◆ **WHAT IS REQUIRED**
Stop after the line that contains "海外1エリアがリニューアル". Until then, retype each line of the entries exactly from the first one, skipping pictures.

• • • • • • •

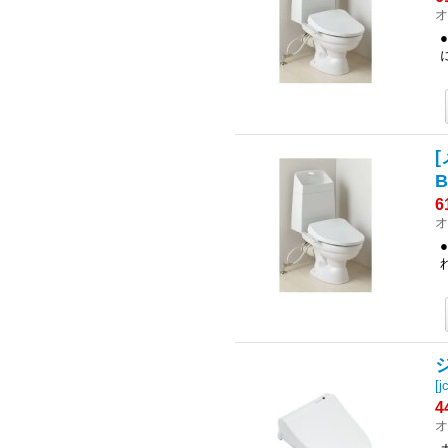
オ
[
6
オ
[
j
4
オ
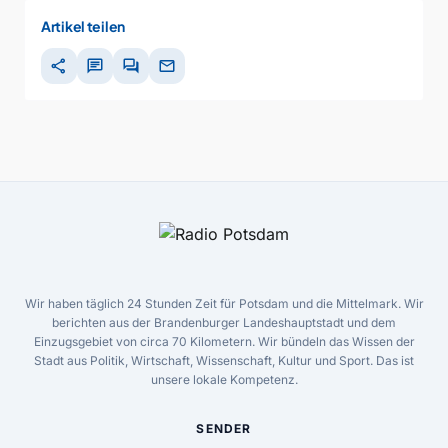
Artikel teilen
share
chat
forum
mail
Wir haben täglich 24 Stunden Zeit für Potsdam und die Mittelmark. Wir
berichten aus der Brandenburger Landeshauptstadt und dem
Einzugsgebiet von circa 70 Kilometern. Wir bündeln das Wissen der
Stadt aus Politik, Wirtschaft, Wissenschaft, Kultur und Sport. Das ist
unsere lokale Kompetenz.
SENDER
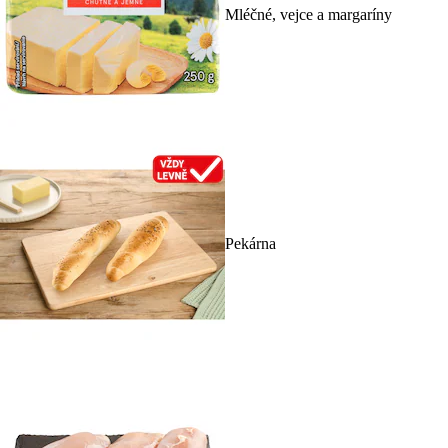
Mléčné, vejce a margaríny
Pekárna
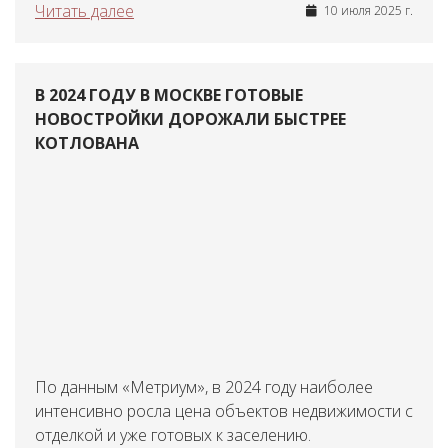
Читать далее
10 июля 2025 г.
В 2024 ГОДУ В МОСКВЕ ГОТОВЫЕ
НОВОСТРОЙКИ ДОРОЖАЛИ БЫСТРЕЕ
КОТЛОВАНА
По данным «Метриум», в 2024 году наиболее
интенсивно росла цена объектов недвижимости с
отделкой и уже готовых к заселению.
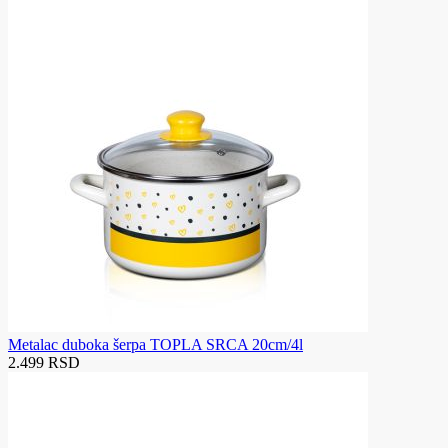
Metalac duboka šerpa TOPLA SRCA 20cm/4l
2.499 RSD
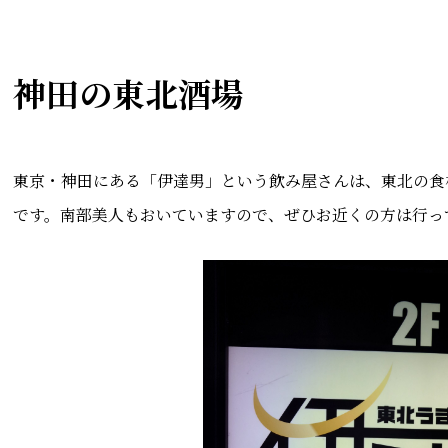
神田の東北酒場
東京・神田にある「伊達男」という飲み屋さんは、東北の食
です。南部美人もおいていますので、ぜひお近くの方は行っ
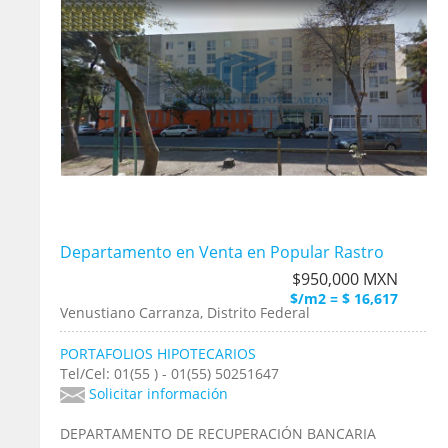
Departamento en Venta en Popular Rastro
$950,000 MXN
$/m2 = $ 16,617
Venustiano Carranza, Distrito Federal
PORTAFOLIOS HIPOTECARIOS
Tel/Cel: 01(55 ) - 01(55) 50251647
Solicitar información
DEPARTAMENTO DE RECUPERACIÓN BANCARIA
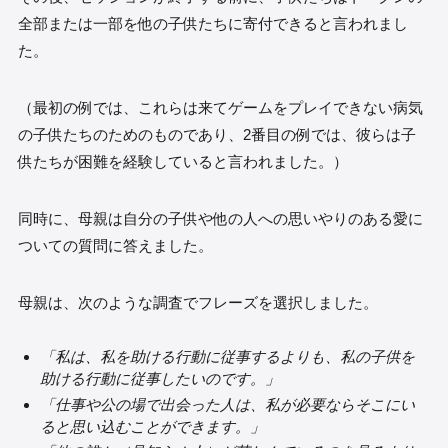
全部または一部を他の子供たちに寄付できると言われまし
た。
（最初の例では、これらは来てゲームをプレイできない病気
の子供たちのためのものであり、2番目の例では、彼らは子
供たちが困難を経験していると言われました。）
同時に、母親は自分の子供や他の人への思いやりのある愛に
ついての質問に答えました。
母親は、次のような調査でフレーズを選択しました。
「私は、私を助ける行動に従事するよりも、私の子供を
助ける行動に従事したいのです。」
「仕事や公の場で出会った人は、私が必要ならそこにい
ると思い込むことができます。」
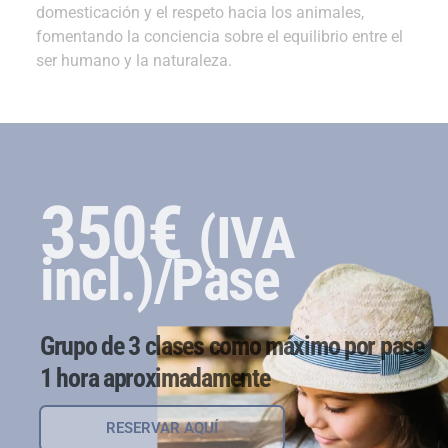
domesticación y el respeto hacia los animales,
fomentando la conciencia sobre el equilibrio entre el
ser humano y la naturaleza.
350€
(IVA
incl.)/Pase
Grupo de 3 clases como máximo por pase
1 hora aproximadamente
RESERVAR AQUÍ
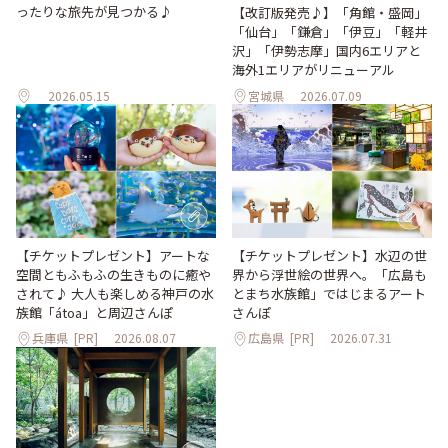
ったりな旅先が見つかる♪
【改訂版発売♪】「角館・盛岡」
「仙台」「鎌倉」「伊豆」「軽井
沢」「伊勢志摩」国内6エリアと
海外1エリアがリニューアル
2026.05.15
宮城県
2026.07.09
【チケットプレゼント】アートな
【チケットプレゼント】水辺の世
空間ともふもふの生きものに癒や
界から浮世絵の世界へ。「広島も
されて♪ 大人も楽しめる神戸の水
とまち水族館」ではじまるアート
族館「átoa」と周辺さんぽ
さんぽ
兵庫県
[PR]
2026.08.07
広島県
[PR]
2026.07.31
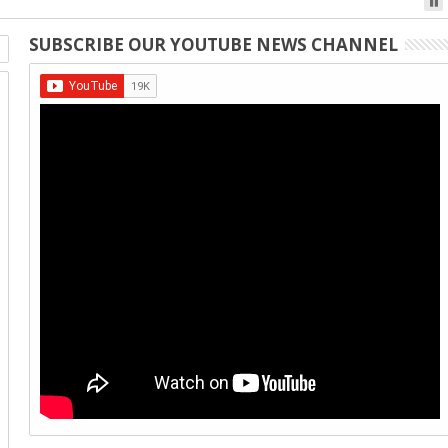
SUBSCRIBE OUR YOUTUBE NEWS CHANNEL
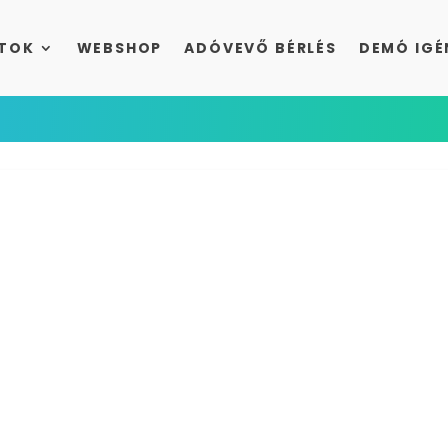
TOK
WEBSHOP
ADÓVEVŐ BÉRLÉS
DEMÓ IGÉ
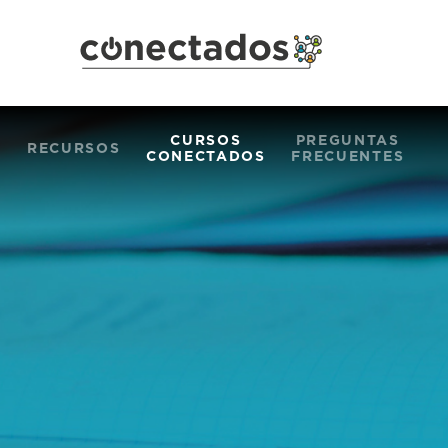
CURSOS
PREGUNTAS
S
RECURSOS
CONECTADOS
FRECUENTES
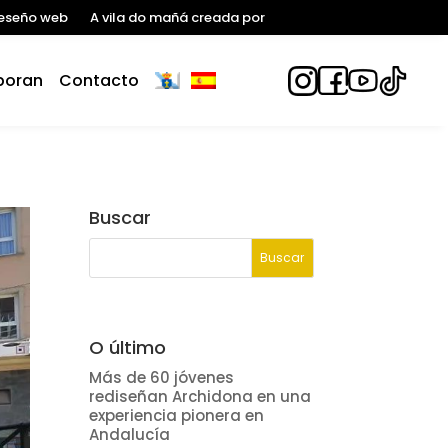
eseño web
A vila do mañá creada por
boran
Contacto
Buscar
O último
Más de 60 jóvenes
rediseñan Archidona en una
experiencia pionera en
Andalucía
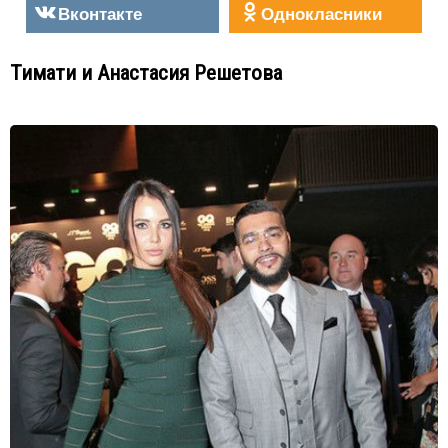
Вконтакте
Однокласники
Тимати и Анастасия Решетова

• • • • • • •

◆ **WORKED SOLUTION**
オ
[
6
オ
[
j
4
オ
Artikel teilen
share
chat
forum
mail
Wir haben täglich 24 Stunden Zeit für Potsdam und die Mittelmark. Wir
berichten aus der Brandenburger Landeshauptstadt und dem
Einzugsgebiet von circa 70 Kilometern. Wir bündeln das Wissen der
Stadt aus Politik, Wirtschaft, Wissenschaft, Kultur und Sport. Das ist
unsere lokale Kompetenz.
SENDER
Mléčné, vejce a margaríny
Pekárna
Читать далее
10 июля 2025 г.
В 2024 ГОДУ В МОСКВЕ ГОТОВЫЕ
НОВОСТРОЙКИ ДОРОЖАЛИ БЫСТРЕЕ
КОТЛОВАНА
По данным «Метриум», в 2024 году наиболее
интенсивно росла цена объектов недвижимости с
отделкой и уже готовых к заселению.
Metalac duboka šerpa TOPLA SRCA 20cm/4l
2.499 RSD
神田の東北酒場
東京・神田にある「伊達男」という飲み屋さんは、東北の食
です。南部美人もおいていますので、ぜひお近くの方は行っ
Departamento en Venta en Popular Rastro
$950,000 MXN
$/m2 = $ 16,617
Venustiano Carranza, Distrito Federal
PORTAFOLIOS HIPOTECARIOS
Tel/Cel: 01(55 ) - 01(55) 50251647
Solicitar información
DEPARTAMENTO DE RECUPERACIÓN BANCARIA
全部または一部を他の子供たちに寄付できると言われまし
た。
（最初の例では、これらは来てゲームをプレイできない病気
の子供たちのためのものであり、2番目の例では、彼らは子
供たちが困難を経験していると言われました。）
同時に、母親は自分の子供や他の人への思いやりのある愛に
ついての質問に答えました。
母親は、次のような調査でフレーズを選択しました。
「私は、私を助ける行動に従事するよりも、私の子供を
助ける行動に従事したいのです。」
「仕事や公の場で出会った人は、私が必要ならそこにい
ると思い込むことができます。」
domesticación y el respeto hacia los animales,
fomentando la conciencia sobre el equilibrio entre el
ser humano y la naturaleza.
350€
(IVA
incl.)/Pase
Grupo de 3 clases como máximo por pase
1 hora aproximadamente
RESERVAR AQUÍ
ったりな旅先が見つかる♪
【改訂版発売♪】「角館・盛岡」
「仙台」「鎌倉」「伊豆」「軽井
沢」「伊勢志摩」国内6エリアと
海外1エリアがリニューアル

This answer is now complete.